There’s a young woman.  Whenever I pick up this thread of thought, it always starts with her, in her 17th century clothes and her leather mask.  Her father is, I think, a tailor, and her mother . . . or maybe her father’s partner in business . . . is a weaver, an artisan who makes fine, soft stuffs to sell to the tailors who sew for the wealthy.

I don’t know this young woman’s name, but I know one crucial thing about her: she was born in Summer.

What does that mean?  Well, I know she’s from somewhere outside this City (“Always you will come to this city; do not hope for any other” ), this endless warren of windowless chambers and halls carved out of a mountain in an unliveable world of bitter snow and howling wind.  Here in the City it’s “always Winter and never Christmas” — the inhabitants (and there are many of them, it’s remarkable how big this thing is) exist in a sort of comfortable misery, warmed by geothermal means; farming roots and tubers and rats with artificial lights and magic; and amusing themselves with baroque social customs, secret societies, cults, and Byzantine politics.  Their Queen is, in some dreadful way, truly an ice queen — there’s a link of some kind between her and the endless winter outside, and she has always ruled over the City.

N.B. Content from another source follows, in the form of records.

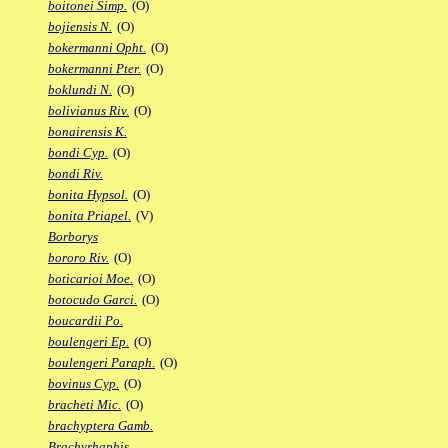
boitonei Simp.
(O)
bojiensis N.
(O)
bokermanni Opht.
(O)
bokermanni Pter.
(O)
boklundi N.
(O)
bolivianus Riv.
(O)
bonairensis K.
bondi Cyp.
(O)
bondi Riv.
bonita Hypsol.
(O)
bonita Priapel.
(V)
Borborys
bororo Riv.
(O)
boticarioi Moe.
(O)
botocudo Garci.
(O)
boucardii Po.
boulengeri Ep.
(O)
boulengeri Paraph.
(O)
bovinus Cyp.
(O)
bracheti Mic.
(O)
brachyptera Gamb.
Brachyrhaphis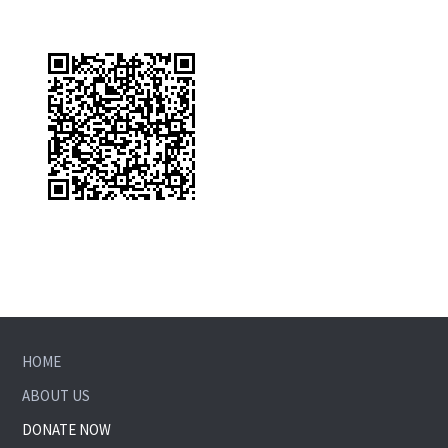
HOME
ABOUT US
DONATE NOW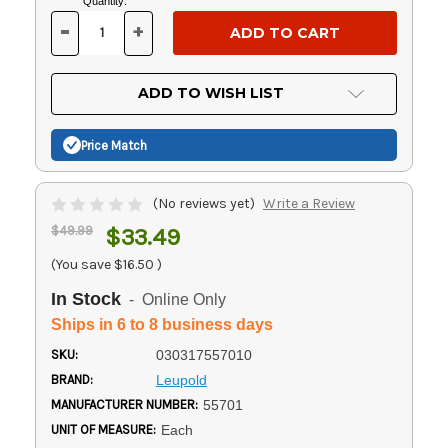
Current
Quantity:
Stock:
-
+
DECREASE
INCREASE
QUANTITY
QUANTITY
OF
OF
UNDEFINED
UNDEFINED
ADD TO WISH LIST
Price Match
(No reviews yet)
Write a Review
$49.99
$33.49
(You save
$16.50
)
In Stock
- Online Only
Ships in 6 to 8 business days
SKU:
030317557010
BRAND:
Leupold
MANUFACTURER NUMBER:
55701
UNIT OF MEASURE:
Each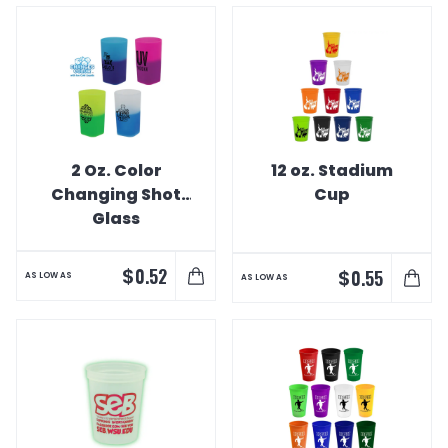
2 Oz. Color
12 oz. Stadium
Changing Shot
Cup
Glass
$
0.52
$
0.55
AS LOW AS
AS LOW AS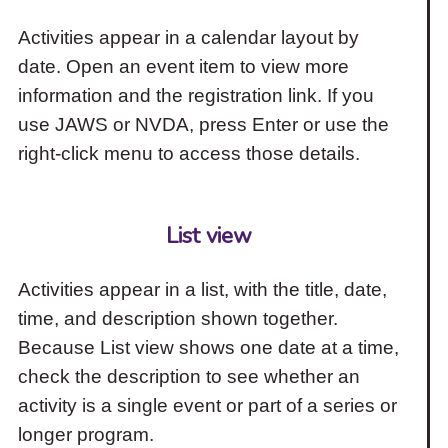
Activities appear in a calendar layout by
date. Open an event item to view more
information and the registration link. If you
use JAWS or NVDA, press Enter or use the
right-click menu to access those details.
List view
Activities appear in a list, with the title, date,
time, and description shown together.
Because List view shows one date at a time,
check the description to see whether an
activity is a single event or part of a series or
longer program.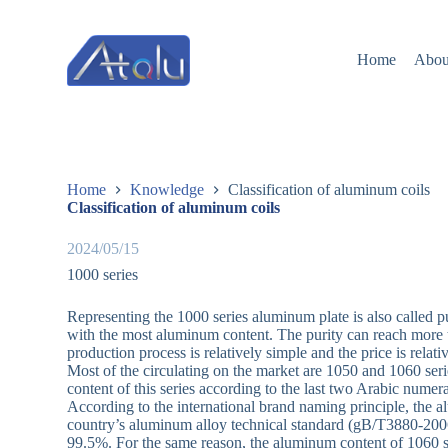
跳
过
Home
Abou
内
容
Home
Knowledge
Classification of aluminum coils
Classification of aluminum coils
2024/05/15
1000 series
Representing the 1000 series aluminum plate is also called p
with the most aluminum content. The purity can reach more t
production process is relatively simple and the price is relat
Most of the circulating on the market are 1050 and 1060 s
content of this series according to the last two Arabic numer
According to the international brand naming principle, the
country’s aluminum alloy technical standard (gB/T3880-2006)
99.5%. For the same reason, the aluminum content of 1060 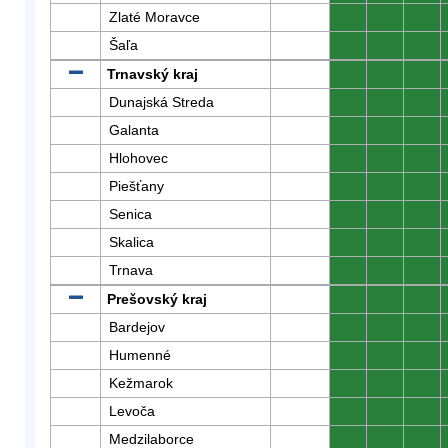
Zlaté Moravce
0
0
0
Šaľa
0
0
0
Trnavský kraj
0
0
0
Dunajská Streda
0
0
0
Galanta
0
0
0
Hlohovec
0
0
0
Piešťany
0
0
0
Senica
0
0
0
Skalica
0
0
0
Trnava
0
0
0
Prešovský kraj
0
0
0
Bardejov
0
0
0
Humenné
0
0
0
Kežmarok
0
0
0
Levoča
0
0
0
Medzilaborce
0
0
0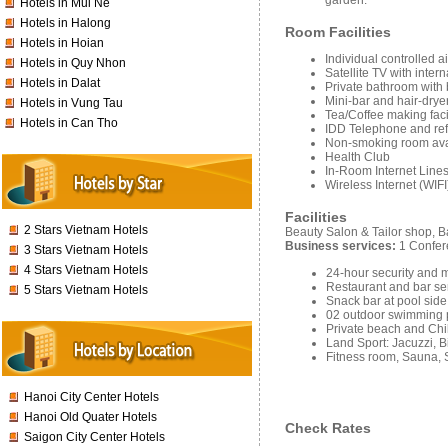
garden.
Hotels in Mui Ne
Hotels in Halong
Room Facilities
Hotels in Hoian
Individual controlled a
Hotels in Quy Nhon
Satellite TV with inter
Hotels in Dalat
Private bathroom with
Mini-bar and hair-drye
Hotels in Vung Tau
Tea/Coffee making facil
Hotels in Can Tho
IDD Telephone and ref
Non-smoking room ava
Health Club
In-Room Internet Lines
Wireless Internet (WIFI
Facilities
2 Stars Vietnam Hotels
Beauty Salon & Tailor shop, 
Business services:
1 Confer
3 Stars Vietnam Hotels
4 Stars Vietnam Hotels
24-hour security and
Restaurant and bar se
5 Stars Vietnam Hotels
Snack bar at pool side
02 outdoor swimming 
Private beach and Chi
Land Sport: Jacuzzi, B
Fitness room, Sauna,
Hanoi City Center Hotels
Hanoi Old Quater Hotels
Check Rates
Saigon City Center Hotels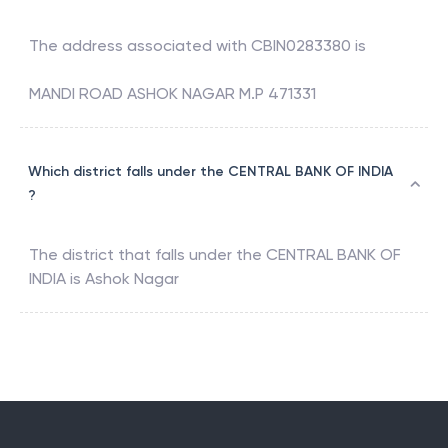
The address associated with
CBIN0283380
is
MANDI ROAD ASHOK NAGAR M.P 471331
Which district falls under the CENTRAL BANK OF INDIA
?
The district that falls under the
CENTRAL BANK OF
INDIA
is
Ashok Nagar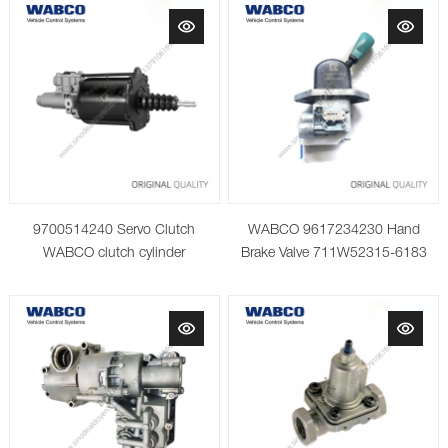
9700514240 Servo Clutch
WABCO 9617234230 Hand
WABCO clutch cylinder
Brake Valve 711W52315-6183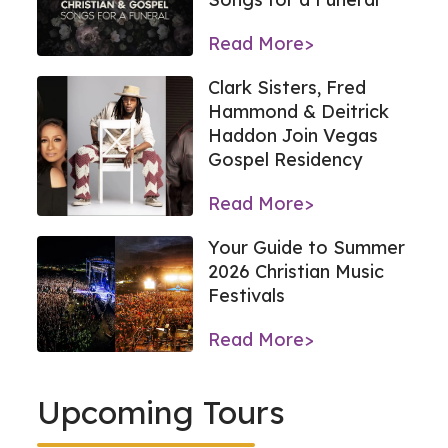
Read More>
Clark Sisters, Fred
Hammond & Deitrick
Haddon Join Vegas
Gospel Residency
Read More>
Your Guide to Summer
2026 Christian Music
Festivals
Read More>
Upcoming Tours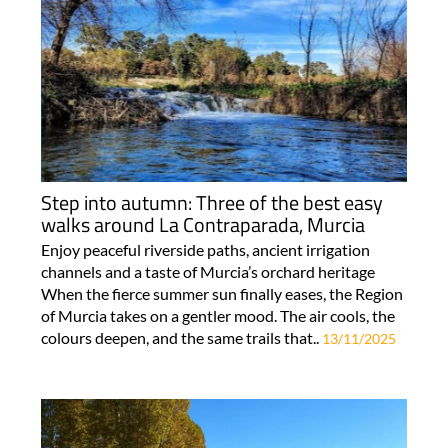
Step into autumn: Three of the best easy
walks around La Contraparada, Murcia
Enjoy peaceful riverside paths, ancient irrigation
channels and a taste of Murcia’s orchard heritage
When the fierce summer sun finally eases, the Region
of Murcia takes on a gentler mood. The air cools, the
colours deepen, and the same trails that..
13/11/2025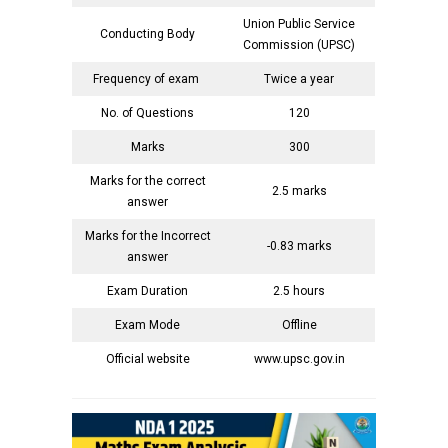
Union Public Service
Conducting Body
Commission (UPSC)
Frequency of exam
Twice a year
No. of Questions
120
Marks
300
Marks for the correct
2.5 marks
answer
Marks for the Incorrect
-0.83 marks
answer
Exam Duration
2.5 hours
Exam Mode
Offline
Official website
www.upsc.gov.in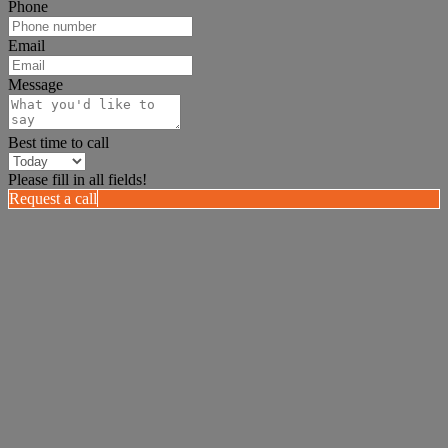
Phone
Email
Message
Best time to call
Please fill in all fields!
Request a call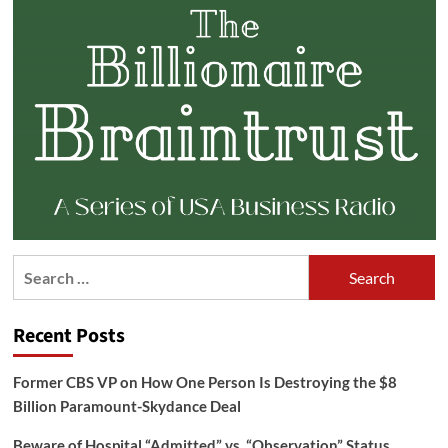
Search
for:
Recent Posts
Former CBS VP on How One Person Is Destroying the $8
Billion Paramount-Skydance Deal
Beware of Hospital “Admitted” vs. “Observation” Status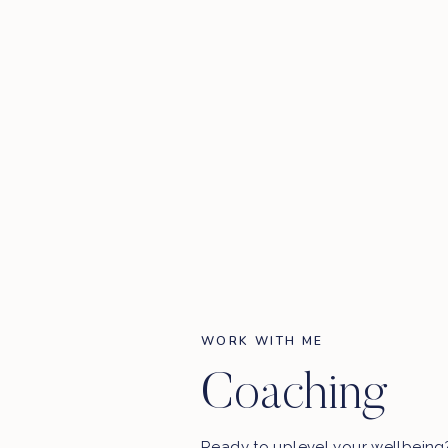
WORK WITH ME
Coaching
Ready to uplevel your wellbein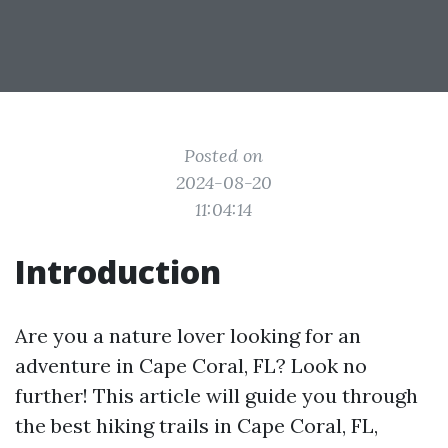
Posted on
2024-08-20
11:04:14
Introduction
Are you a nature lover looking for an
adventure in Cape Coral, FL? Look no
further! This article will guide you through
the best hiking trails in Cape Coral, FL,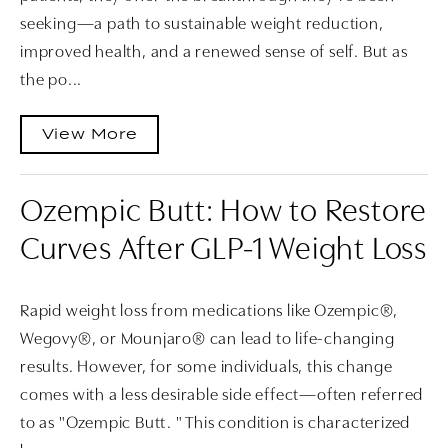
seeking—a path to sustainable weight reduction,
improved health, and a renewed sense of self. But as
the po...
View More
Ozempic Butt: How to Restore
Curves After GLP-1 Weight Loss
Rapid weight loss from medications like Ozempic®,
Wegovy®, or Mounjaro® can lead to life-changing
results. However, for some individuals, this change
comes with a less desirable side effect—often referred
to as "Ozempic Butt. " This condition is characterized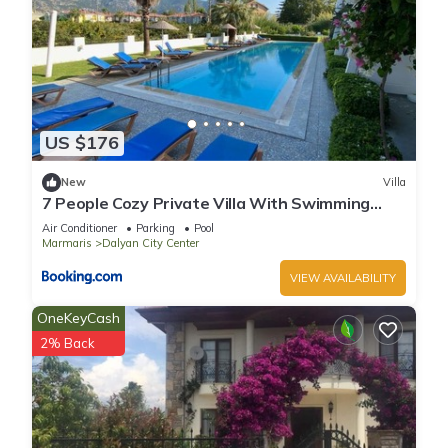
US $176
New
Villa
7 People Cozy Private Villa With Swimming
Pool
Air Conditioner
Parking
Pool
Marmaris
Dalyan City Center
VIEW AVAILABILITY
OneKeyCash
2% Back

So, the young woman is from somewhere else, and though she came to the City at a very young age, she has a few memories of sunlight, and grass, and voices speaking another language than the one she knows.  This is a dreadful secret — the lore of the City states that there is no life outside the City, and it’s treasonous to speculate on the origins of the City, or speak of life outside.

(Of course there is something outside.  There are doors to the outside, and they’re always guarded.  Nobody talks about the guards’ duties — they’re officially a squad of the Queen’s honor guard — but everyone knows they’re there on the doors, and that occasionally they get things from outside.  Bottles of strange wine.  Books.  Unusual materials.  That kind of thing.  There’s a black market in the City, and these items from outside fetch insane amounts of money when they appear for sale.

The guards are, of course, how the young woman got to be in the City.  Where she came from, though, is anyone’s guess.)

What else?  Well, in the City, one must always wear a mask.  Immutable social custom dictates that a naked visage is tatamount to a naked body (that is, obscene), so everyone but the youngest children goes masked.  There’s a great deal of leeway in what the masks can look like, from rags with holes cut in them for the destitute, through gilded, plumed fancy-dress diamond masks for the well-to-do (most masks leave the mouth visble for ease of eating and talking), and it’s frequently easy to tell a stranger’s social class and affiliations by the sort of mask she wears.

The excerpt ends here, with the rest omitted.